On-line version ISSN 2524-177XPrint version ISSN 0185-1063

Rev. med. Hosp. Gen. Méx. vol.84 n.3 Ciudad de México Jul./Sep. 2021  Epub Sep 06, 2021 

Review articles

Endoscopy anesthesia, team perspective

Daniel Muñoz-Fuentes1  * 

José A. Cabello-Montes2 

Miguel A. Herrera-Servin1 

Julio C. Zavala-Castillo1 

1Service of Gastrointestinal Endoscopy

2Service of Anesthesiology. Hospital General de México "Dr. Eduardo Liceaga," Mexico City, Mexico


Sedation, at the endoscopy room, is a very important step of the procedure. It helps to perform complex therapeutical procedures with better results for patients and helps reduce related adverse effects. A specific team of doctors, such as endoscopists-anesthesiologists, has allowed to perform more and complex advanced therapeutic procedures.
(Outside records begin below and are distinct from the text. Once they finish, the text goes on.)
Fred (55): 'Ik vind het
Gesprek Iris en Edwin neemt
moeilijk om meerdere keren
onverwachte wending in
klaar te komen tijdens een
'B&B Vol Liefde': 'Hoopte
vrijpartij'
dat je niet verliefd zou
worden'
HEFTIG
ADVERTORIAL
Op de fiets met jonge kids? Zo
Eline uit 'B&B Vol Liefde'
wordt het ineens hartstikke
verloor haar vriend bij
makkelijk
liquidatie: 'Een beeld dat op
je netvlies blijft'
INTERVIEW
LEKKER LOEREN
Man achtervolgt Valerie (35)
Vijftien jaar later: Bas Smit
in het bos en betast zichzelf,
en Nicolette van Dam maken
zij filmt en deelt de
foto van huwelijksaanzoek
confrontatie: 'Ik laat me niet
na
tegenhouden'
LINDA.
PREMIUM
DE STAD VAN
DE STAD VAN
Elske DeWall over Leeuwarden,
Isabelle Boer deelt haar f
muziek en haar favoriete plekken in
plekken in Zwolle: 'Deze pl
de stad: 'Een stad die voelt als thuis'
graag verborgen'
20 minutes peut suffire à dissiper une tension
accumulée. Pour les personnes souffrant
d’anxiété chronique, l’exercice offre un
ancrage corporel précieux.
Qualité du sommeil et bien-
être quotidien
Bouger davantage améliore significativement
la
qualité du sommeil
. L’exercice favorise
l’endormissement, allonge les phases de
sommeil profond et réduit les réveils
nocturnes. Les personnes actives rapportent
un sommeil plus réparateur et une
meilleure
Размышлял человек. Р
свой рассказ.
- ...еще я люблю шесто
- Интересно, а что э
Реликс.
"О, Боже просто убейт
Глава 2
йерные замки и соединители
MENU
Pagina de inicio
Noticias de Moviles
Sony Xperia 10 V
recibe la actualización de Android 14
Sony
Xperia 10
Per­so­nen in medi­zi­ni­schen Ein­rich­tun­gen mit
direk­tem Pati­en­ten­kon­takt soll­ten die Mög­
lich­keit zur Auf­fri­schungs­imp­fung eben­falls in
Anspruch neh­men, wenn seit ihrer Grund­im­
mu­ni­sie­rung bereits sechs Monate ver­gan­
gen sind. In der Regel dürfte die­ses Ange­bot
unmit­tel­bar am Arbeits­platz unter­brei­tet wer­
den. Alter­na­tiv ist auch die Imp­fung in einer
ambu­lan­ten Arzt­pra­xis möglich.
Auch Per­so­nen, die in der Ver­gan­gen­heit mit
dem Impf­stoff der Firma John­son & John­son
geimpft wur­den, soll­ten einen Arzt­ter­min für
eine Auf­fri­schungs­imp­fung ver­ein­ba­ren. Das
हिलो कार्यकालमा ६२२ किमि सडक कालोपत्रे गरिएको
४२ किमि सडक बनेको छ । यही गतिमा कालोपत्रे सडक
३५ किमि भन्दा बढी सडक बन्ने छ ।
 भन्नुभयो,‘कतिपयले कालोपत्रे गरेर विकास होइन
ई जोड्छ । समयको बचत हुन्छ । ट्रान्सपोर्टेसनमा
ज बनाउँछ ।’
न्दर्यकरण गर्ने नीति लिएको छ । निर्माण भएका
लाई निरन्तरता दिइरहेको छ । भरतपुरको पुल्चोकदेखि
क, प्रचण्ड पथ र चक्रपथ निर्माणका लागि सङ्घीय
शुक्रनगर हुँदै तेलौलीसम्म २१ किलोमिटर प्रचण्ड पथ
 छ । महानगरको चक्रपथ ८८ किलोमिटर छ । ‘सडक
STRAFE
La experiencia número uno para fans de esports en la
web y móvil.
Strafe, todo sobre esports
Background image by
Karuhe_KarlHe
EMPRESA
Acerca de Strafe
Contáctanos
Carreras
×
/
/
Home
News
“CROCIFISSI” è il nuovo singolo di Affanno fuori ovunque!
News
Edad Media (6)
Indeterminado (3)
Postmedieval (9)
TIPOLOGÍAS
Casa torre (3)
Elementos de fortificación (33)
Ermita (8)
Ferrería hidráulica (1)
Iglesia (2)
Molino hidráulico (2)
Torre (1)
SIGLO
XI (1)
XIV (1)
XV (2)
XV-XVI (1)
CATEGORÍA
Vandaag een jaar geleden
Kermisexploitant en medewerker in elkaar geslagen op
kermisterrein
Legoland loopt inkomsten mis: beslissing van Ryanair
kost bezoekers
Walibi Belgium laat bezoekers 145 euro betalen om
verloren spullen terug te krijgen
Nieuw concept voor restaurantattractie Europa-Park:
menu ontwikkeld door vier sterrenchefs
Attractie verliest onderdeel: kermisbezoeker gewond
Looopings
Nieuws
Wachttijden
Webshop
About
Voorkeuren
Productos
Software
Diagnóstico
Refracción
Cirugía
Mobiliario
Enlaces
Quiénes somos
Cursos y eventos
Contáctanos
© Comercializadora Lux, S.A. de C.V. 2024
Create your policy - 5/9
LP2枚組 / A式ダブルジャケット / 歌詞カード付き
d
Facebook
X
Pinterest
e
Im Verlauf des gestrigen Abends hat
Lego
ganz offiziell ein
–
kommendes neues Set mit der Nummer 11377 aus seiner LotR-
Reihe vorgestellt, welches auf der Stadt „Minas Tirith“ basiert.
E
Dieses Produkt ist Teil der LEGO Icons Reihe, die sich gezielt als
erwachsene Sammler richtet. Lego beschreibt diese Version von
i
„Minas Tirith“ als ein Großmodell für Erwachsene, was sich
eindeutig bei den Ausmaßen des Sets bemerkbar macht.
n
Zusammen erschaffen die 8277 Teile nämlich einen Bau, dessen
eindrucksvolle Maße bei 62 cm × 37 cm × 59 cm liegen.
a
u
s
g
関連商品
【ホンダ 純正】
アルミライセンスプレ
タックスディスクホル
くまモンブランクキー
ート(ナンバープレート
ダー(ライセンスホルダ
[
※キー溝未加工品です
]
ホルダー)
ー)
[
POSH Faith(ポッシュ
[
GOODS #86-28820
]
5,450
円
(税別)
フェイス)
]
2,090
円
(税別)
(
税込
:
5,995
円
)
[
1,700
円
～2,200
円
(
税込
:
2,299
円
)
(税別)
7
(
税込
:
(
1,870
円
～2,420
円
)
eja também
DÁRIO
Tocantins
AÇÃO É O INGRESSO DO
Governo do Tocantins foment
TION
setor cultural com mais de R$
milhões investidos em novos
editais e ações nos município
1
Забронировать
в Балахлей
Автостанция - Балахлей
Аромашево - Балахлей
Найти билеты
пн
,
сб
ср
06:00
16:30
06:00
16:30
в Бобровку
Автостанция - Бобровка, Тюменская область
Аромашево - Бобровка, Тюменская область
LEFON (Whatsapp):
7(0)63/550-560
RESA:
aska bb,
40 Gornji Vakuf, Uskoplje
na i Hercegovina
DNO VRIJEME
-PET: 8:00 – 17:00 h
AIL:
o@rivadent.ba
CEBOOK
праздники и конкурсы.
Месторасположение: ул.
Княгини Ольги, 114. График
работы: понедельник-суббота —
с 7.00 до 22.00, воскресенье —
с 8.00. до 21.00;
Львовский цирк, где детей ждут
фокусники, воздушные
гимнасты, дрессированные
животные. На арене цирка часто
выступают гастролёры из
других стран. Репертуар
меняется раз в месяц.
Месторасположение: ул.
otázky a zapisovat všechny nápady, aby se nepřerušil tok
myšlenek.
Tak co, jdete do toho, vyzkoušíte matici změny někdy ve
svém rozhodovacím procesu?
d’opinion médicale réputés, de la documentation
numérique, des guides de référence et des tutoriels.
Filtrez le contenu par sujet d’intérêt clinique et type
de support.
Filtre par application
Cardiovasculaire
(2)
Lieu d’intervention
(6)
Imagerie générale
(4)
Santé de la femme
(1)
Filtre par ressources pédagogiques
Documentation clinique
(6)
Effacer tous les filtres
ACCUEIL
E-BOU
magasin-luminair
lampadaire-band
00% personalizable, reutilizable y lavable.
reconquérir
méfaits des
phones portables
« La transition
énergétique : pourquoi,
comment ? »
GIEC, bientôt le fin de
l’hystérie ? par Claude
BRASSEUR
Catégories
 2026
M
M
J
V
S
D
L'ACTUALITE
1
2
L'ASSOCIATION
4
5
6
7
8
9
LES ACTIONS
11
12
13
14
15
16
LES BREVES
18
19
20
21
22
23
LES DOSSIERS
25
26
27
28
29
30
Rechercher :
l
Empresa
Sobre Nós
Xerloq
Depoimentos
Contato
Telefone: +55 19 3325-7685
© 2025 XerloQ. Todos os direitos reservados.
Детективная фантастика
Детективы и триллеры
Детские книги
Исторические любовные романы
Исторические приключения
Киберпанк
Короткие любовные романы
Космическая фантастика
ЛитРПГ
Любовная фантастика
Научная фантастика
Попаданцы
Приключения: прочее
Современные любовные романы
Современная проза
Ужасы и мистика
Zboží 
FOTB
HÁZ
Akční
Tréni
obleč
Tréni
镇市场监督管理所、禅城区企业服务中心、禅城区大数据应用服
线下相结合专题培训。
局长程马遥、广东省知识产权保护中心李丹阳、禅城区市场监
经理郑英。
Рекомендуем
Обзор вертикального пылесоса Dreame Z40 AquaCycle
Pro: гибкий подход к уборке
However, in most endoscopy centers, anesthesiologists in training (residents) are often not familiarized with sedation in endoscopic procedures that allow the passage of the equipment through the cricopharyngeal muscle, without also causing respiratory depression, and the limitation that they do not have absolute control of the airways. Various drugs are used for endoscopic procedures. However, the patient's comorbidities must be known, as well as close communication with the endoscopist doctor by the anesthesiologist to use the appropriate drug according to the endoscopic procedure. When anesthesia is not possible in patients, the endoscopist doctor must know techniques to perform high-demand procedures in high-volume centers such as upper endoscopy and colonoscopy with favorable results for the diagnosis and timely treatment of patients.

Key words Anesthesia; Endoscopy; Sedation


Gastrointestinal endoscopy has changed constantly, from the beginning by Kussmaul in 1868 who performed the first gastroscopy. Today, the advance of endoscopes from fiber to high definition with magnification has made it possible to search for almost cellular changes in patients for conditions that will develop into gastrointestinal tumors, affecting the natural history of cancer1.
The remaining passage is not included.